Wisconsin paper demands GOP Senate candidate apologize for gross smear


Republican candidate Leah Vukmir continues to face fallout for calling Sen. Tammy Baldwin a terrorist.

State Sen. Leah Vukmir is the Wisconsin GOP's preferred pick to challenge Democratic Sen. Tammy Baldwin. But she continues to face backlash over an inflammatory press release saying Baldwin is on "Team Terrorists" and wants to give 9/11 plotter Khalid Sheikh Mohammed "hugs and safe spaces."

As the controversy continues to burn on Wednesday, the editorial board of the Wisconsin State Journal has called on Vukmir to apologize.

"U.S. Sen. Tammy Baldwin, D-Madison, hasn't teamed up with terrorists against America. That obvious fact shouldn't have to be written in an editorial," writes the board. "Yet with two Republican candidates for U.S. Senate in Wisconsin trying to out-Trump each other in their hotly contested Republican primary, the insults are devolving quickly."

Vukmir attacked Baldwin for refusing to give an instant endorsement of Trump's pick for CIA director Gina Haspel, who ran a Bush-era black site in Thailand where detainees were brutally tortured. Haspel also faces scrutiny for destroying video footage of some of the interrogations.
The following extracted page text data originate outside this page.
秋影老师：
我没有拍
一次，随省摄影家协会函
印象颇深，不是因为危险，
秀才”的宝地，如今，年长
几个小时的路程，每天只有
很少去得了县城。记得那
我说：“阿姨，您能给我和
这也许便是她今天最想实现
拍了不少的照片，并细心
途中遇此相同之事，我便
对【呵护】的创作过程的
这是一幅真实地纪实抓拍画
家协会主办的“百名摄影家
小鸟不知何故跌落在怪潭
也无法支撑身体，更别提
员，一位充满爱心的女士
As the editorial notes, Baldwin failing to instantly rubber-stamp Haspel "doesn’t mean she’s siding with terrorists against America, as Vukmir wildly claimed." After all, Sen. John McCain — a Republican and a former POW who was famously tortured in Vietnam — opposes her nomination as well.
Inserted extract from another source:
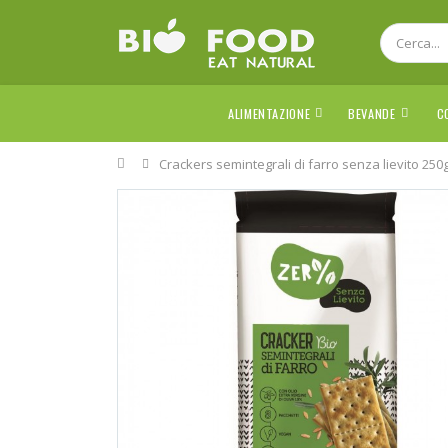
ALIMENTAZIONE
BEVANDE
C
Home
Crackers semintegrali di farro senza lievito 250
"Trump took the low road to high office when he won the White House. But his crude and chaotic presidency is now causing a backlash against Republicans at the polls," the editorial continues. "So Vukmir hasn't done herself or her campaign any favors with this stunt."

The editorial concludes, "Vukmir should quickly do something the Republican president never does. She should apologize."

However, Republican politicians attacking others who do not unflinchingly throw away civil liberties and human rights as terrorists or terrorist sympathizers — or, in this case, as being on "team terrorist" — is not something new to the Trump era. It was a scare tactic of the GOP in the aftermath of 9/11, to consolidate power behind President George W. Bush and his congressional allies.

In one of the most infamous examples, former Georgia Democratic Sen. Max Cleland — a triple-amputee war hero who voted against Bush's domestic security proposals — was defeated in 2002 by Republican Saxby Chambliss, thanks in part to a disgusting ad mixing Cleland's face with images of Saddam Hussein and Osama bin Laden.

Vukmir has now dusted off that old playbook. But the backlash and condemnation suggests that it no longer works.